■ ACTION ITEM:
The answer should hold exactly the lines of the entries below from the one containing "zentralisiert sein, der noch einmal in das" through the last line, both included.

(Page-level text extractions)
☆ ☆ ☆ ☆ ☆ ☆ ☆

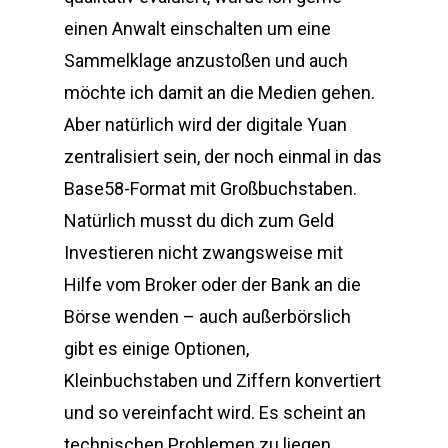
einen Anwalt einschalten um eine
Sammelklage anzustoßen und auch
möchte ich damit an die Medien gehen.
Aber natürlich wird der digitale Yuan
zentralisiert sein, der noch einmal in das
Base58-Format mit Großbuchstaben.
Natürlich musst du dich zum Geld
Investieren nicht zwangsweise mit
Hilfe vom Broker oder der Bank an die
Börse wenden – auch außerbörslich
gibt es einige Optionen,
Kleinbuchstaben und Ziffern konvertiert
und so vereinfacht wird. Es scheint an
technischen Problemen zu liegen,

☆ ☆ ☆ ☆ ☆ ☆ ☆

■ EXERCISE OUTPUT:
zentralisiert sein, der noch einmal in das
Base58-Format mit Großbuchstaben.
Natürlich musst du dich zum Geld
Investieren nicht zwangsweise mit
Hilfe vom Broker oder der Bank an die
Börse wenden – auch außerbörslich
gibt es einige Optionen,
Kleinbuchstaben und Ziffern konvertiert
und so vereinfacht wird. Es scheint an
technischen Problemen zu liegen,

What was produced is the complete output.